According to free access in silico analysis tools, five of the six effect variants for which frequencies in the Lithuanian population differed significantly from European populations are considered benign (regarding Varsome or UniProt) or a risk factor (Ensembl). All these five variants (PPARG: rs1801282, SLC30A8: rs13266634, ZC3HC1: rs11556924, PLCE1: rs2274223, SH2B1: rs7498665) were selected from the scientific articles for our catalogue of effect variants. In these articles, these variants were identified as candidate protective genome variants after GWAS data was filtered for nonsynonymous SNPs to increase the likelihood of them being functional and after bioinformatic analyses were performed to detect evidence of positive natural selection for the effect variant and to estimate the probability of the mutation being damaging. In addition, a variant was considered protective when it was more frequent in controls than cases [5].
Variant rs698 in the ADH1C gene is known as protective (according to the Ensembl, ClinVar and OMIM) and has an impact on ethanol metabolism. Even though databases define this variant as protective, various studies suggest that this variant is associated with slower ethanol metabolism, which could lead to a longer period of consuming alcohol and the consumption of greater quantities. Therefore, people carrying the variant have a higher risk of heavy and excessive drinking [15, 16]. According to one study, common SNPs are responsible for as much as 30% of the variance in alcohol dependence, but few have been identified [17]. Power analyses however indicate that additional SNPs associated with alcohol dependence are likely to have small effect sizes and are more consistent with more common psychiatric disorders [18]. This shows that an understanding of the molecular mechanisms involved in excessive alcohol consumption and other complex conditions are still unresolved and that the collection of large numbers of well-characterised cases and controls is needed.
Besides function, the origin of effect alleles must also be addressed.

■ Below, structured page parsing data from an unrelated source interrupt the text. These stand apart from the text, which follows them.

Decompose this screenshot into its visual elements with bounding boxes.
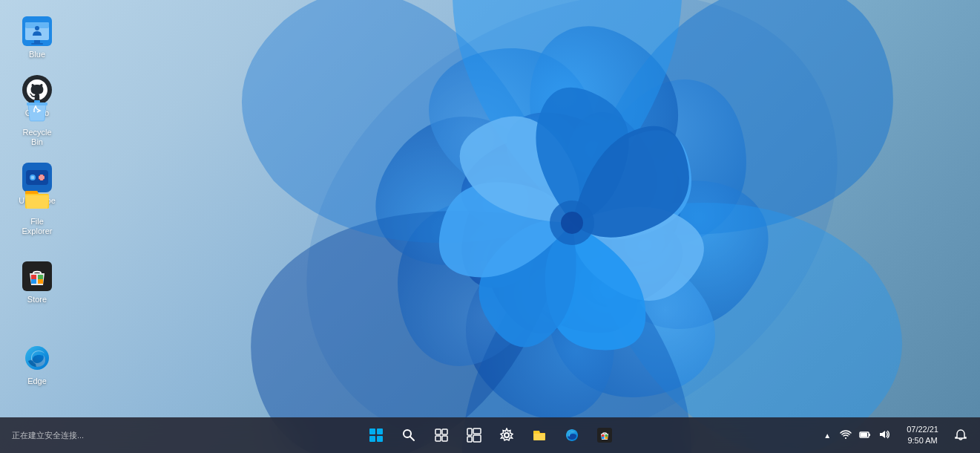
search-button[interactable] [394, 420, 424, 450]
svg-rect-23 [38, 279, 43, 284]
svg-rect-22 [31, 279, 36, 284]
taskbar-right: ▲ [815, 420, 974, 450]
svg-rect-24 [369, 428, 375, 434]
settings-icon [499, 428, 514, 443]
desktop: Blue Github [0, 0, 980, 453]
file-explorer-taskbar-icon [532, 428, 547, 443]
wallpaper-svg [238, 0, 906, 453]
svg-rect-27 [377, 436, 383, 442]
svg-rect-20 [31, 275, 36, 280]
widgets-button[interactable] [459, 420, 489, 450]
svg-rect-6 [34, 40, 40, 43]
wifi-tray-icon[interactable] [838, 427, 853, 444]
wifi-icon [840, 428, 852, 440]
svg-rect-26 [369, 436, 375, 442]
desktop-icon-edge[interactable]: Edge [7, 338, 67, 391]
desktop-icon-recycle-bin[interactable]: RecycleBin [7, 89, 67, 151]
task-view-button[interactable] [427, 420, 456, 450]
svg-rect-11 [34, 100, 40, 102]
svg-point-2 [561, 212, 583, 234]
svg-rect-40 [602, 434, 605, 437]
tray-expand-button[interactable]: ▲ [820, 430, 834, 441]
file-explorer-label: FileExplorer [22, 217, 53, 236]
notification-button[interactable] [947, 420, 974, 450]
taskbar-status-text: 正在建立安全连接... [6, 430, 84, 441]
start-button[interactable] [361, 420, 391, 450]
edge-taskbar-icon [565, 428, 579, 443]
svg-rect-33 [442, 436, 447, 441]
svg-rect-41 [605, 434, 608, 437]
svg-rect-34 [467, 428, 472, 435]
widgets-icon [467, 428, 481, 443]
blue-icon [22, 16, 53, 47]
svg-rect-7 [31, 43, 43, 45]
search-icon [402, 428, 415, 442]
blue-icon-label: Blue [29, 50, 45, 59]
svg-point-8 [35, 26, 39, 30]
svg-rect-42 [602, 437, 605, 439]
notification-icon [955, 429, 967, 441]
svg-rect-36 [473, 428, 481, 434]
recycle-bin-icon [22, 94, 53, 125]
volume-icon [878, 428, 890, 440]
svg-rect-37 [473, 435, 481, 442]
battery-tray-icon[interactable] [858, 427, 872, 444]
svg-rect-35 [467, 437, 472, 442]
taskbar: 正在建立安全连接... [0, 417, 980, 453]
clock-date: 07/22/21 [907, 424, 938, 435]
desktop-icon-file-explorer[interactable]: FileExplorer [7, 178, 67, 241]
file-explorer-taskbar-button[interactable] [524, 420, 554, 450]
svg-line-29 [410, 437, 414, 440]
store-icon [22, 261, 53, 292]
taskbar-center [361, 420, 619, 450]
svg-rect-32 [435, 436, 441, 441]
system-tray: ▲ [815, 427, 898, 444]
desktop-icons-column4: Store [7, 256, 67, 309]
svg-rect-46 [861, 433, 867, 437]
volume-tray-icon[interactable] [877, 427, 892, 444]
desktop-icon-store[interactable]: Store [7, 256, 67, 309]
edge-desktop-icon [22, 342, 53, 374]
file-explorer-icon [22, 183, 53, 214]
svg-rect-30 [435, 429, 441, 434]
svg-rect-21 [38, 275, 43, 280]
desktop-icons-column5: Edge [7, 338, 67, 391]
store-label: Store [27, 295, 47, 304]
recycle-bin-label: RecycleBin [22, 128, 51, 147]
svg-rect-45 [869, 434, 870, 436]
desktop-icons-column3: FileExplorer [7, 178, 67, 241]
svg-rect-25 [377, 428, 383, 434]
desktop-icon-blue[interactable]: Blue [7, 11, 67, 64]
svg-rect-31 [442, 429, 447, 434]
svg-point-38 [504, 433, 509, 437]
start-icon [369, 428, 384, 443]
svg-rect-43 [605, 437, 608, 439]
svg-rect-10 [27, 102, 47, 105]
edge-taskbar-button[interactable] [557, 420, 587, 450]
clock[interactable]: 07/22/21 9:50 AM [901, 424, 944, 447]
edge-label: Edge [27, 377, 47, 386]
settings-button[interactable] [492, 420, 522, 450]
battery-icon [859, 428, 871, 440]
task-view-icon [435, 428, 448, 442]
store-taskbar-button[interactable] [590, 420, 619, 450]
clock-time: 9:50 AM [907, 435, 937, 446]
store-taskbar-icon [597, 428, 612, 443]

Every disease-associated SNP consists of two alleles, of which one is considered as risk-associated and the other as disease-protective. A common practice to ascertain whether a nonsynonymous SNP is protective (i.e. the respective derived allele is protective) is to deduce which allele is derived and which is ancestral, since a minor allele does not necessarily equal the derived (mutant) one. The origin of the allele could be determined by using genomic alignments with primate species. The effect variants we analysed did not have a very low (< 1%) minor allele frequency, and we cannot assume that the rare allele is the derived allele. However, if a derived allele provides a protective function and gives an individual a selective advantage, one might expect positive selection to sweep it to become the most common allele in the population [5]. This may be the reason why the effect variants we analysed have allele frequencies greater than 1%. Moreover, this could be the reason why databases and SNP analysis tools call these variants polymorphisms. Comparison with primate species showed that variants analysed in PLCE1, ADH1C, SH2B1 are indeed ancestral. The protective nature of genomic variants can be considered when the allele is derived, which is why we did not interpret these variants as protective. Despite contradicting data, significant variants may have some effects on the aetiopathogenesis of particular complex diseases.

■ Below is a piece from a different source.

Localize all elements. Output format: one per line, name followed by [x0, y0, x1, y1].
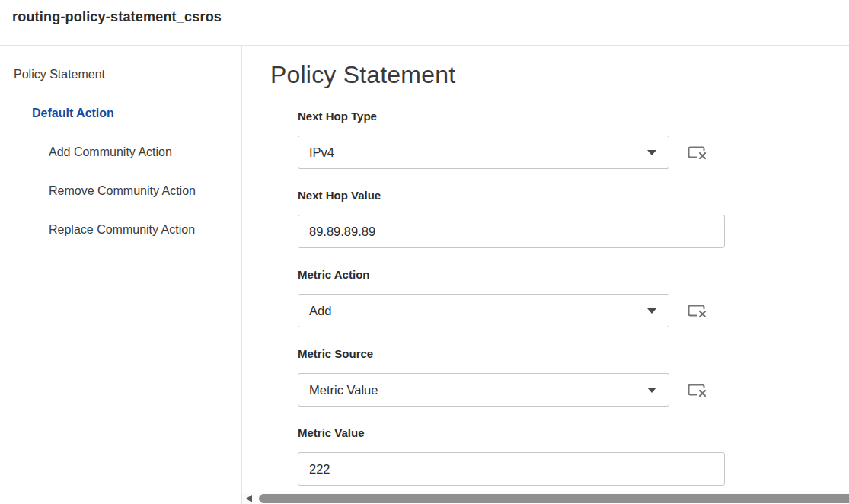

In our study, effect variants may have an impact on protection against type 2 diabetes (variants in PPARG and SLC30A8 genes) and coronary heart disease (ZC3HC variant). It is important to keep in mind the effects of environmental factors. According to data from The Lithuanian Department of Statistics (Statistics Lithuania) [19], the highest number of deaths (55.4%) in 2018 was caused by diseases of the cardiovascular system. In 2014, 4.4% of the population had type 2 diabetes and 7.5% had coronary heart disease. Even though our population have effect variants that may protect against these diseases, lifestyle and other environmental factors may influence the frequency of morbidity. Also, many studies concentrate on effect variants of coding genomic parts, but interactions between coding and non-coding variants are as important but are not examined enough. Although these effect variants may reduce the risk of disease (or maintain health), there are additional genetic mechanisms that control this process. Not only are the effects of single genomic variants important, but their interactions and the interactions between regulatory regions are also consequential [9].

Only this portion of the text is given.